Vancouver adalah kota yang indah. City of Glass, begitulah julukannya. Bias cahaya matahari yang melewati gedung-gedung pencakar tinggi, terkesan hangat juga indah. Sehangat rumah kami di negara ini.

Hidup berdua sendirian di negara yang baru adalah hal yang tak mudah. Kami harus bertahan hidup; tinggal di flat kecil pinggir kota, terkadang kesusahan untuk memenuhi kebutuhan pokok, juga tak bisa dipungkiri perasaan rindu itu kerap muncul, Papimu acap kali menangis tengah malam, rindu adik-adiknya katanya.

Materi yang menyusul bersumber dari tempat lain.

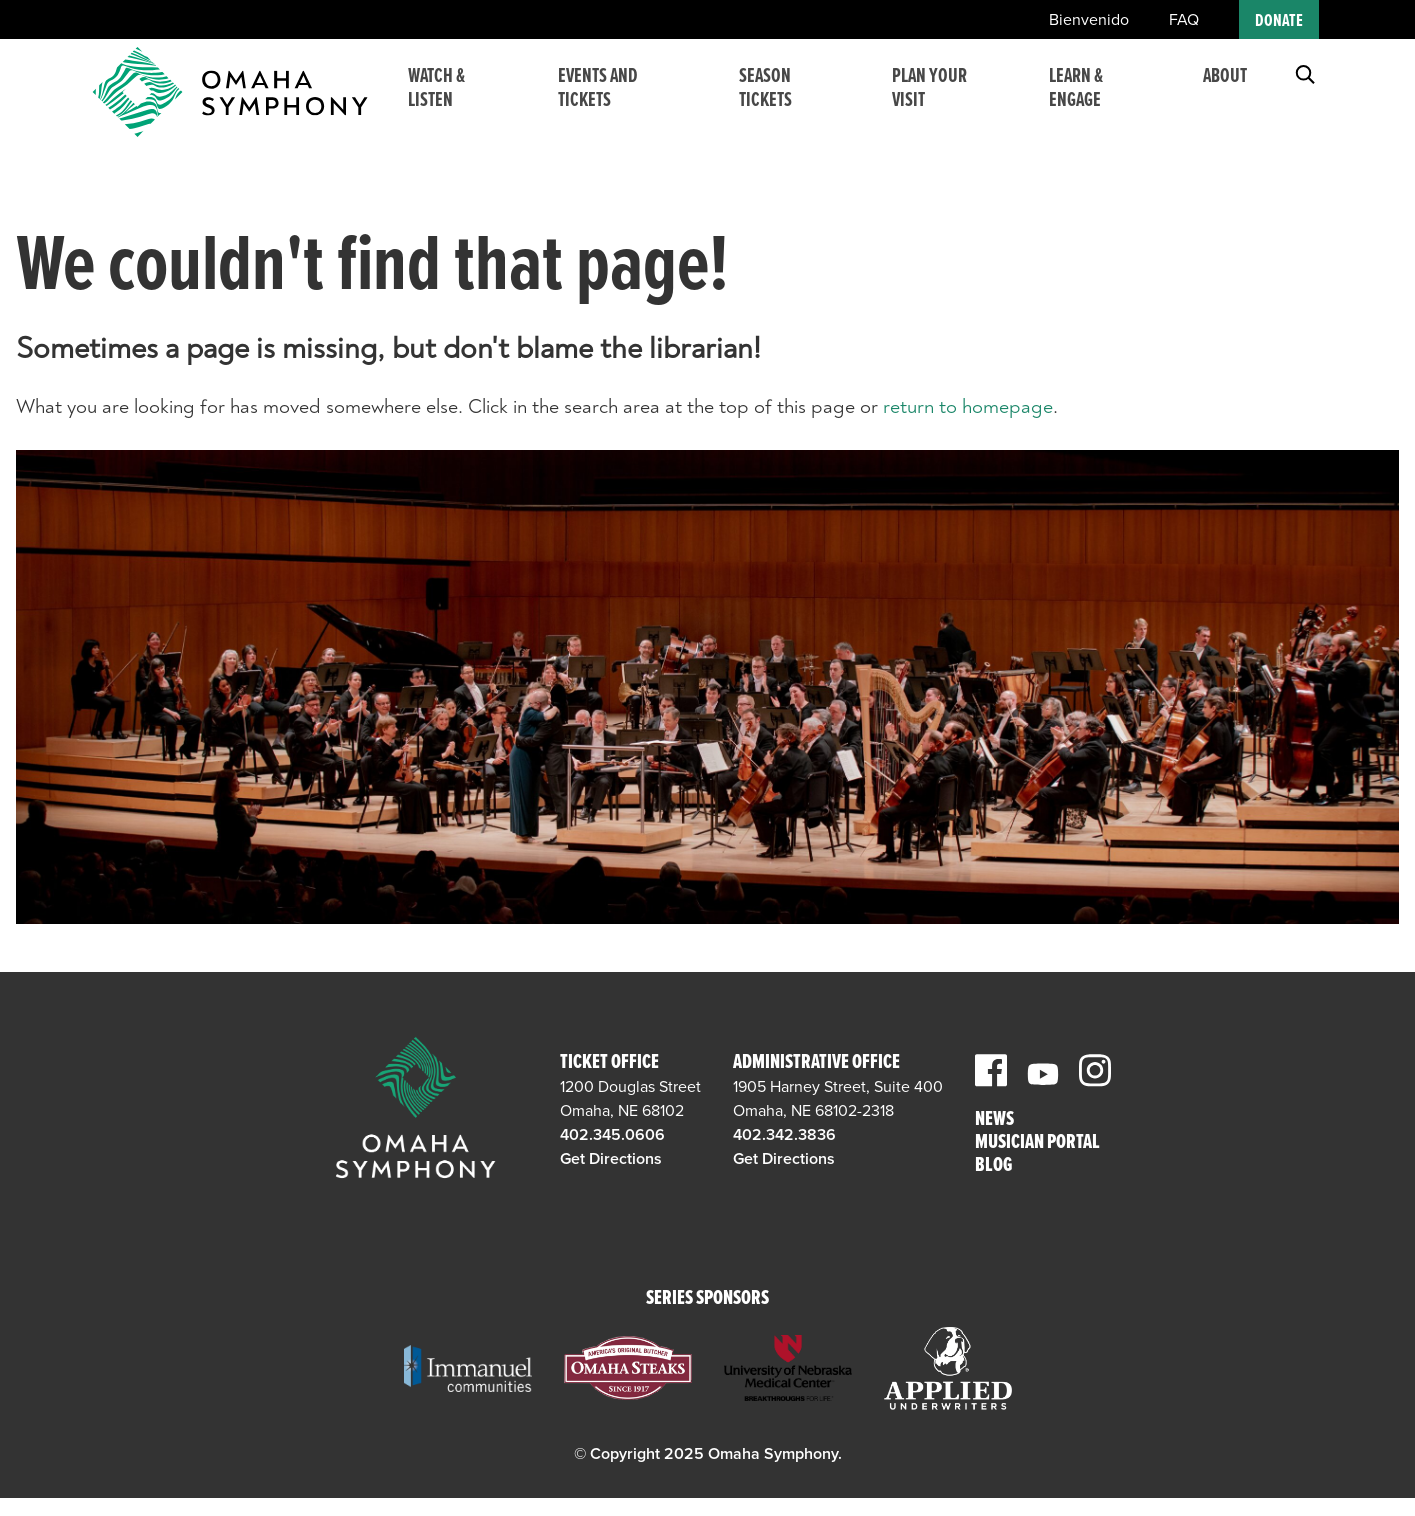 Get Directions (611, 1159)
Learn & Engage (1081, 101)
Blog (993, 1166)
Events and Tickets (623, 101)
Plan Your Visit (941, 101)
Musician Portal (1037, 1143)
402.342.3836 (784, 1135)
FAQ (1184, 20)
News (994, 1120)
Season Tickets (782, 101)
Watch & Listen (466, 101)
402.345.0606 (612, 1135)
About (1225, 89)
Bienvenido (1089, 20)
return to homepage (968, 406)
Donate (1279, 21) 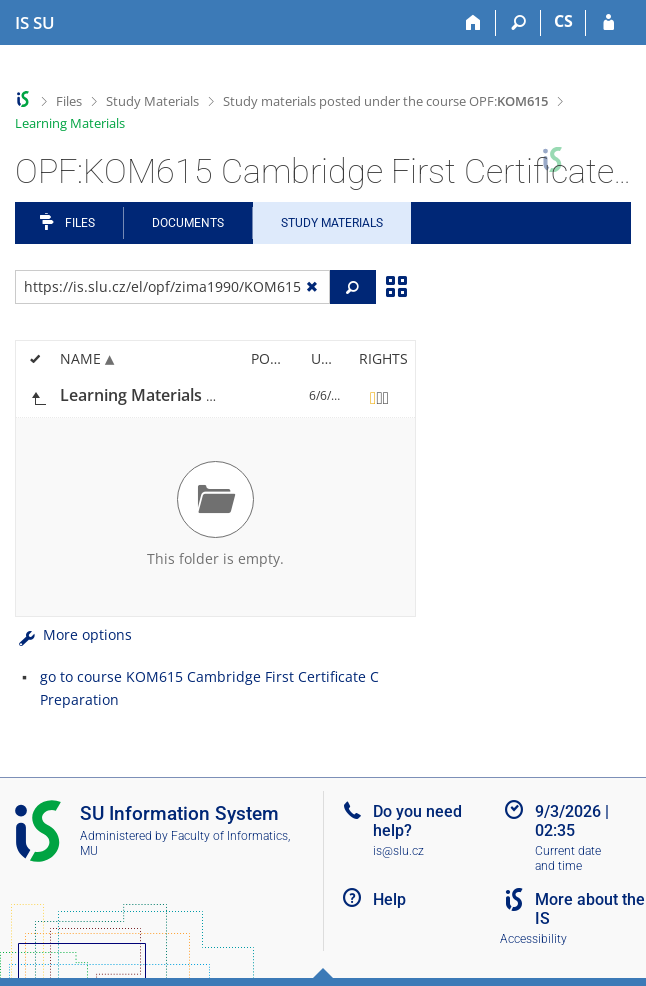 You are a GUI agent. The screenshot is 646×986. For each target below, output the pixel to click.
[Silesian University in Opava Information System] (35, 23)
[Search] (518, 23)
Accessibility (533, 939)
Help (389, 899)
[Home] (473, 23)
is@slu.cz (398, 851)
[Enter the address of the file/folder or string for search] (172, 287)
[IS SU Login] (608, 23)
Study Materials (152, 101)
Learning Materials (70, 123)
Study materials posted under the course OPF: (385, 101)
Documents (188, 223)
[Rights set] (380, 396)
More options (73, 634)
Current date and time (568, 858)
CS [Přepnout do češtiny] (563, 21)
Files (69, 101) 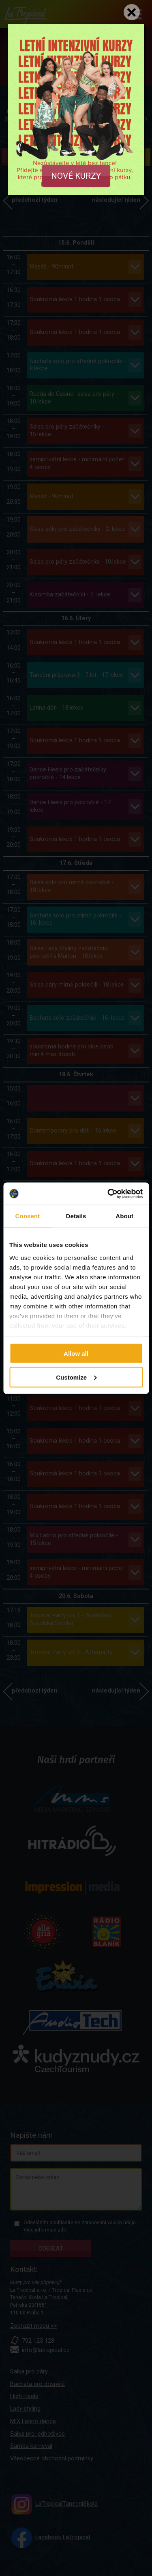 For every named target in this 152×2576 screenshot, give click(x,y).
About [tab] (124, 1216)
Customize (76, 1377)
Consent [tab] (27, 1216)
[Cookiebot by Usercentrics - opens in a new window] (108, 1193)
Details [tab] (76, 1216)
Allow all (76, 1353) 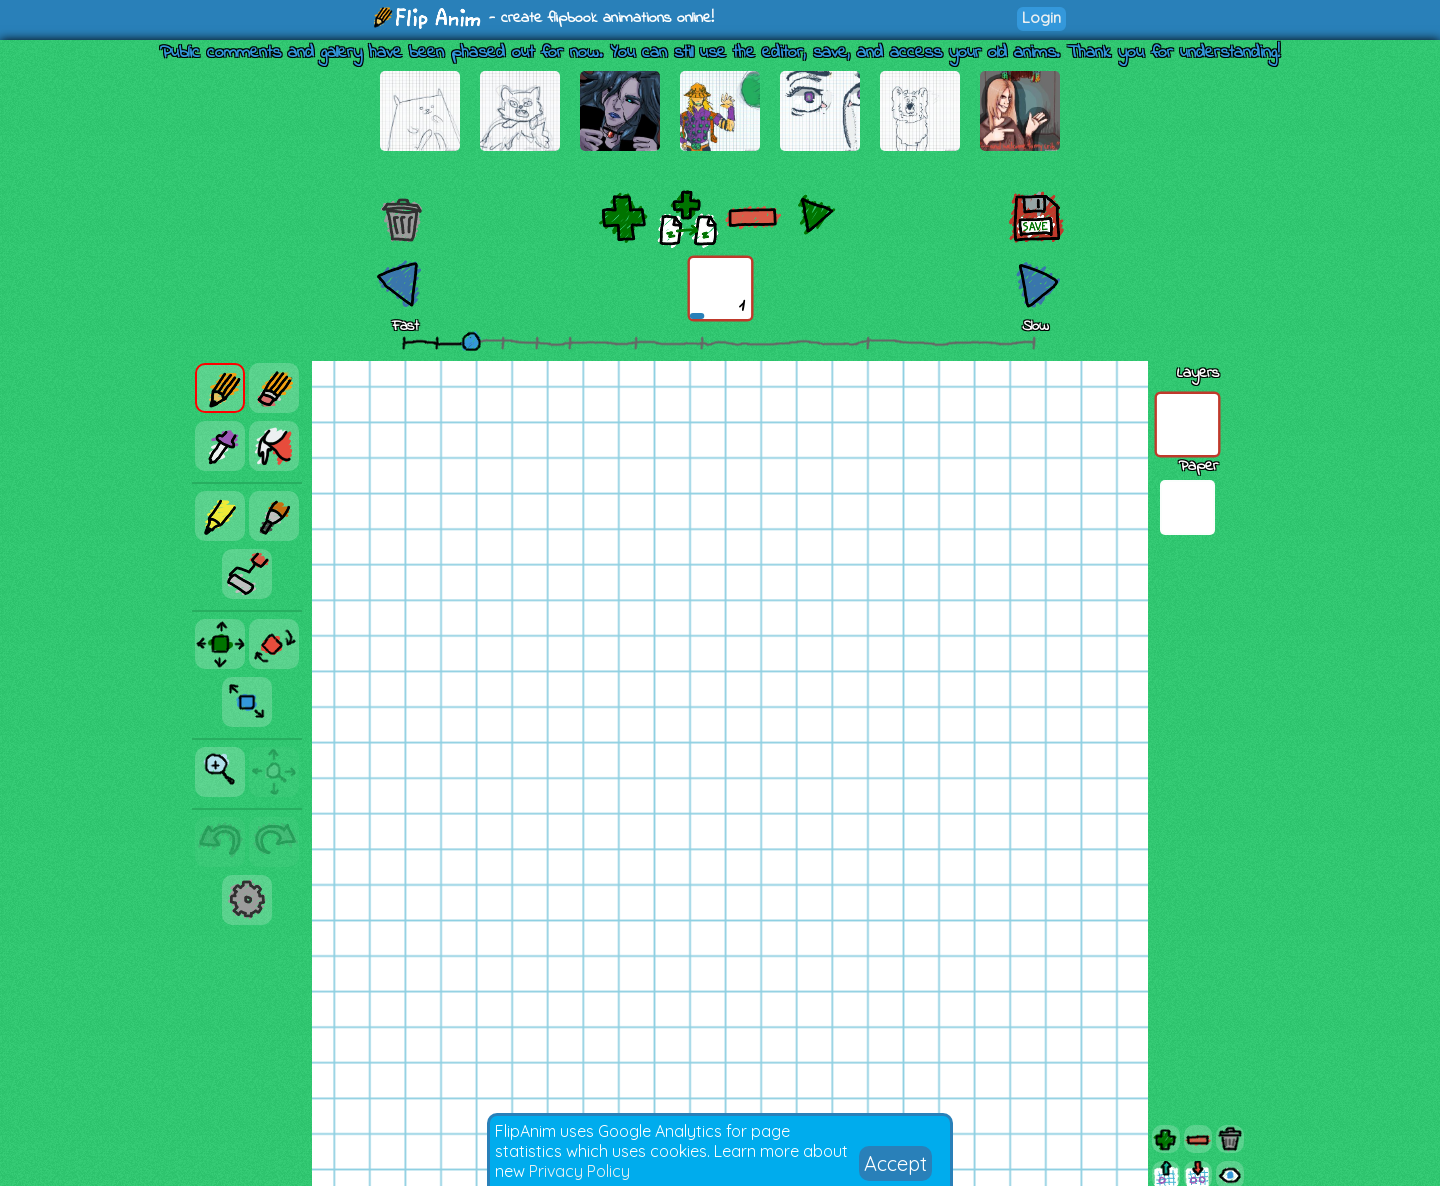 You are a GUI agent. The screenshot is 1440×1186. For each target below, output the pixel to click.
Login (1041, 17)
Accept (895, 1163)
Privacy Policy (579, 1171)
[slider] (471, 341) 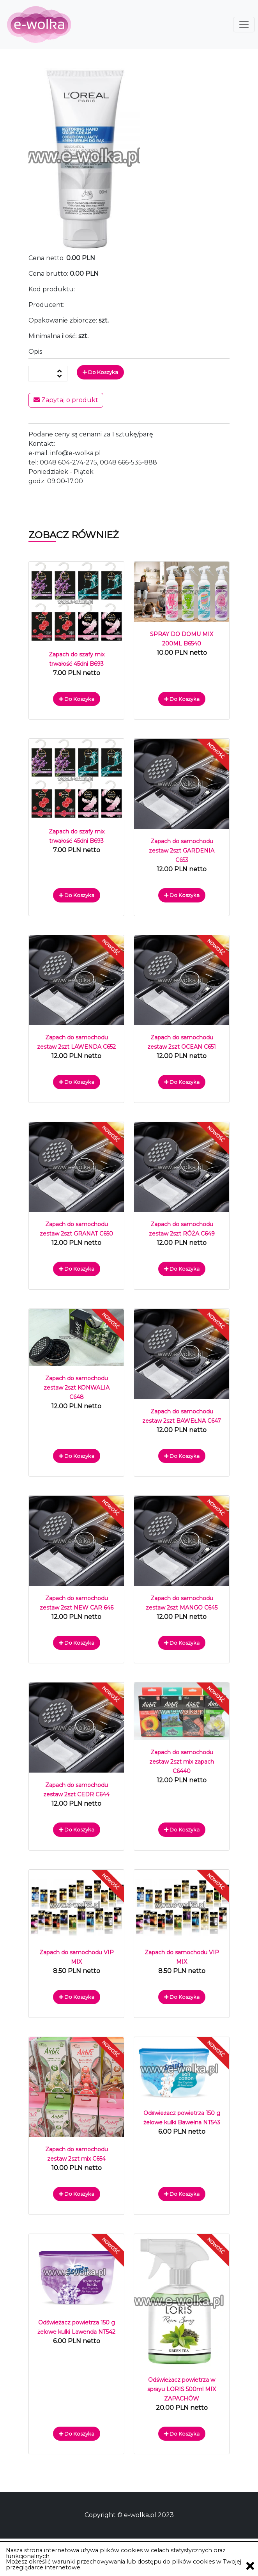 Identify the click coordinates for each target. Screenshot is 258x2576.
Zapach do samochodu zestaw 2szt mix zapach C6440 (181, 1762)
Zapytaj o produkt (66, 400)
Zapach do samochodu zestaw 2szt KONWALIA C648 (77, 1388)
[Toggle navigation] (244, 24)
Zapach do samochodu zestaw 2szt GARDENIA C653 (181, 850)
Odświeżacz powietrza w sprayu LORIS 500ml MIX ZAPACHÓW (181, 2389)
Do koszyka (100, 372)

Namun hidup harus terus berlanjut, Papa berusaha dengan susah payah mencari pekerjaan. Bermodal ijazah SMA dari sebuah negara berkembang, Papa akhirnya, setelah hampir 4 bulan menganggur, diterima untuk bekerja di sebuah perusahaan dagang sebagai tukang bersih-bersih.

Gajinya memang terkesan besar, setara 500.000 Rupiah pada saat itu, namun dengan jumlah segitu, berusaha bertahan di negara maju ini sangatlah tidak cukup. Papimu juga harus ikut bekerja, menyambil menjadi tukang antar susu di sebuah perumahan mewah di blok samping flat kami.

Ini dia titik balik kehidupan kami, tak seperti di tanah air dulu, ketika kami ngekost berdua, yang walaupun susah namun kami tetap ketawa-ketiwi berdua menikmati hari bersama. Sepertinya tinggal di negara baru, dengan suasana baru, bertemu dengan society baru, membuat kami berdua stres. Memang benar di sini tidak ada satu pun yang menyalahkan orientasi seksual kami, semuanya menerima kami (baru pertama kali Papa mendengar orang berkata “Wah, sudah berapa lama kalian bersama?” ketika Papa menceritakan hubungan Papa dan Papi.) Namun tetap saja, kami entah kenapa merasa jenuh, merasa kosong—apalagi Papimu yang tiap malam selalu menangisi adik-adiknya—serasa ada yang kurang, ada yang hilang. Perkelahian tentu saja tak terelakan di saat-saat begini.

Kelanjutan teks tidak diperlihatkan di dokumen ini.